In the course of tree onthogenesis many morphological and physiological changes take place. They are going through development phases, i.e. trough embryonic growth, juvenile, adolescent, mature and senile stages. This development has essential influence on the wood tissue, subsequent development stages of trees and determines overall wood properties[3].

The analysis of wood properties of Norway spruce in subsequent periods of the tree development process, that is juvenile transient and mature wood tissues, will contribute to more rational uses of spruce wood.

This study is an attempt to determine what kind of relation does exist among three stage zones of growth: juvenile, transient and mature, and selected properties of wooden tissue of Norway spruce (Picea abies (L.) Karst).


The studies were carried out in the region of Silesia, in old pine – Norway spruce forest stands in conditions of forest type habitat- coniferous mixed fresh forest stand. In the chosen forest stands sample plot areas were prepared. Research plots were located in Silesian zone, Dept. 2e acc. to Trampler et al [16]. Material was taken from forest inspectorate- Góra ¦l±ska, forest range Zawiszów, section 421. Then in each of them biometric features of all growing trees were measured, that is breast diameters (1.30 m above ground) and the height of trees proportionally to the number of trees in adopted (2 cm) thickness classes. The obtained characteristics of thickness-height of trees allowed, based on the dendrometric method of Urich II [2], for defining the dimensions of model trees and then to look for them on the sample plot area. After 6 trees were cut down, in each of them discs and 1 m long logs were cut out (starting from breast diameter). The discs allowed for the proper measurements , based on which the share of spring and summerwood in annual growth ring was defined. Logs of 1 m. long were used for cutting out small samples, based on which density, compression strength along the grains was examined and also for the examination of strength quality coefficient at compression.

Determination of growth zones for juvenile, transient and mature was made on the basis of their density according to the suggestions of Tassisa, and Burkhard [14]. Determination of selected properties of wood tissue was executed according to recommendations of proper Polish Standards.

Density was determined based on totally dry wood according to the Polish Standard –PN –77/D-04101 [8], while compression strength of wood along the grains , at moisture content level equal 12% according to the PN- 79/D-04102 [9].

The material was analyzed with the use of mathematical statistics. It has been presented in form of tables and diagrams. The paper presents quality features of wood tissues in form of absolute and relative figures.


Statistical characteristics of density of Norway spruce wood presented in table 1 shows, that there is a clear relation between growth stages of tree, its wood, and density.

The juvenile wood zone is showing the lowest density (435 kg·m–3). Similar value was found in transient wood; while in the zone of mature wood the average value was 468 kg·m–3. Assuming the value obtained for mature wood as 100% and comparison to values obtained for juvenile and transient wood indicates clearly that those tissues have lower density from 6% to 7%. The variability of this feature was 8.1% to 15.7%. The lowest variability coefficient was determined in respect of mature wood, and higher in transient and juvenile zone (table 1).

Table 1. Statistical characteristics of wood density of the Norway spruce (Picea abies (L.) Karst.)

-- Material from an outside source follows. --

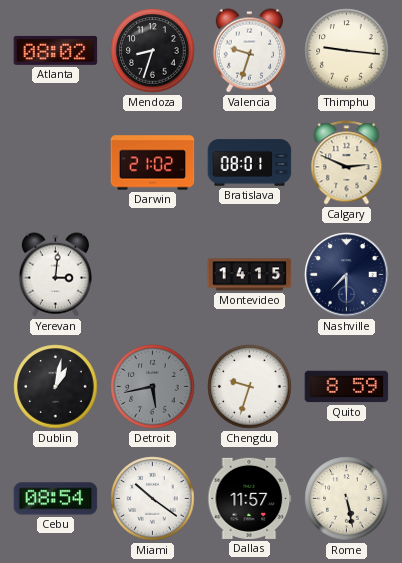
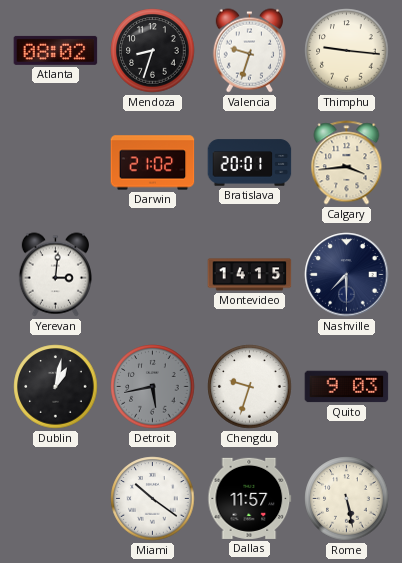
Bratislava: 08:01 -> 20:01
Calgary: 2:49 -> 3:44
Quito: 8:59 -> 9:03
Cebu: 08:54 -> none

Measures of position and distribution

Zone of wood growth




Arithmetic mean




Standard deviation




Variability coefficient




The formation of compression strength along the grains of Norway spruce wood in dependence upon the growth zone is presented in table 2.

Table 2. Statistical characteristics of wood of the Norway spruce (Picea abies (L.) Karst.)

Measures of position and distribution

Zone of wood growth




Arithmetic mean




Standard deviation



5.8 9

Variability coefficient




Juvenile wood has in average lower (29.7 MPa) strength than the transient wood (38.2 MPa) and mature wood (44.2 MPa). When expressing this strength in relative values (%) and with assumption that the strength of mature wood will be 100%, it is to be stressed that the difference between mature wood and juvenile reached 33%, and between mature and transient wood 14%. The lowest variability of this qualitative feature was in mature wood (13.3%) a little higher in juvenile wood 15.8%. In the transient wood it was high and reached 30.3%.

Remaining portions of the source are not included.